Louange à Dieu,
Que la paix et la bénédiction soient sur le Prophète, Sa Famille et Ses Compagnons,
Madame la présidente,
Mesdames et messieurs les ministres,
Monsieur le secrétaire général,
Monsieur le directeur général,
Excellences, honorables délégués,
Mesdames et messieurs,
Il y a un peu plus de 5 ans, en ce même lieu où vous êtes réunis aujourd’hui, la communauté internationale a entériné l’accord créant l’Organisation mondiale du commerce. Parmi vous, nombreux sont ceux qui ont activement contribué à l’émergence de cette institution et suscité un espoir sans précédent au sein des pays en développement.
Nous nous étions alors séparés en cette ville de Marrakech, convaincus d’avoir jeté les bases d’un système commercial multilatéral fondé sur la règle de droit et qui consacre le consensus comme mode de gestion et de décision.
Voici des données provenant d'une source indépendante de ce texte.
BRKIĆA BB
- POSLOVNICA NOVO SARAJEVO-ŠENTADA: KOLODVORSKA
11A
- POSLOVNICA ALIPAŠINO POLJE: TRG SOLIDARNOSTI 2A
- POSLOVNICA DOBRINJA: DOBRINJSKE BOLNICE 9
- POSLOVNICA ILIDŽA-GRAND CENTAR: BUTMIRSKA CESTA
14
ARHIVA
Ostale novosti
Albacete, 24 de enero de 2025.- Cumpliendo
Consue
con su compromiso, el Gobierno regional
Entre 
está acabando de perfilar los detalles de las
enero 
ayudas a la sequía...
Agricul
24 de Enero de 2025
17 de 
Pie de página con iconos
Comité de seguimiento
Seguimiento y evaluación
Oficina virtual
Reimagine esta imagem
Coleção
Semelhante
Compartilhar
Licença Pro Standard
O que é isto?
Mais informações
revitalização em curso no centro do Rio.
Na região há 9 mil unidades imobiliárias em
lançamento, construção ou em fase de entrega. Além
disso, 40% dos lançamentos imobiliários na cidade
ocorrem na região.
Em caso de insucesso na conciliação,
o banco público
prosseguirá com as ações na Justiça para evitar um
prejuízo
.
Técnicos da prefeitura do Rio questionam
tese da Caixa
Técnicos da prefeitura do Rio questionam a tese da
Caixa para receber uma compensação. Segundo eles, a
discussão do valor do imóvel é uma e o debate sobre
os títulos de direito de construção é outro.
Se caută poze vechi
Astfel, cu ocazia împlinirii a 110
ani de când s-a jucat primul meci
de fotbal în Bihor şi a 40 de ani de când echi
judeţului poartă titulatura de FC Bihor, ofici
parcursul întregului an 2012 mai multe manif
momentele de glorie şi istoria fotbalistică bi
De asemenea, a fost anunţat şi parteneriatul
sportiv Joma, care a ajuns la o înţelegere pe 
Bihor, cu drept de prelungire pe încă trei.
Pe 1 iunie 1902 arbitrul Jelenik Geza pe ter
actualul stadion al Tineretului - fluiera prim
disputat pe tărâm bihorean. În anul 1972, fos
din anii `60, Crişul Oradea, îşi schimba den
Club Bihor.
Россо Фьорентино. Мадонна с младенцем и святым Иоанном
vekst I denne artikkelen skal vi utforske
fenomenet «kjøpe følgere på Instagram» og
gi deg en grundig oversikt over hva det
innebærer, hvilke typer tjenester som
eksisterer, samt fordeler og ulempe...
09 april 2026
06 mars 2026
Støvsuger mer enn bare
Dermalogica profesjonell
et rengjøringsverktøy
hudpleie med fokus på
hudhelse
Nous avions les uns envers les autres, pris l’engagement solennel de tout mettre en œuvre pour favoriser la croissance économique, élargir les bénéfices du progrès technologique et de la société de l’information. Cet engagement visait tout particulièrement à supprimer toutes les entraves à l’intégration du monde en développement dans l’économie globale.
En vous souhaitant la bienvenue dans cette ville historique de Marrakech, nous voudrions vous inviter à saisir l’opportunité qu’offre cette conférence pour procéder à une évaluation sans complaisance de l’acquis et du bilan de la IXe CNUCED, des accords de Marrakech et de toutes les initiatives prises par la communauté internationale pour endiguer la pauvreté, freiner le processus de marginalisation des plus pauvres et rétablir l’équité de notre système économique multilatéral.
A quelques semaines du rendez-vous de SEATTLE, et à la veille de la réunion annuelle des institutions de Bretton Woods et de l’Assemblée générale de l’O.N.U., il nous semble fondamental que votre réunion envoie un message clair à la communauté internationale sur l’ampleur des défis que nous affrontons, sur les réactions de désespoir que nous observons ici et là et sur le doute qui commence à gagner les esprits quant à la démarche qui fut la nôtre dans notre quête pour le développement durable.
Depuis trois décennies et dans tous les forums multilatéraux consacrés au développement économique et social de l’humanité, nous étions parvenus en dépit de vicissitudes diverses, aux consensus qui s’imposaient pour apporter les réponses pertinentes aux fléaux du sous-développement.
Des progrès ont certes été réalisés dans un certain nombre de domaines mais force est de constater que le chemin à parcourir demeure long et fastidieux.
L’écart entre les populations riches et les populations les plus pauvres continue de se creuser inexorablement. Le poids de la dette continue d’absorber des ressources ô combien précieuses dans le financement des programmes destinés non pas à promouvoir la croissance économique, mais à assurer tout simplement la survie de populations de plus en plus vulnérables. Plusieurs autres indicateurs pourraient être cités pour appuyer ce constat sans appel qui caractérise aujourd’hui le monde en développement.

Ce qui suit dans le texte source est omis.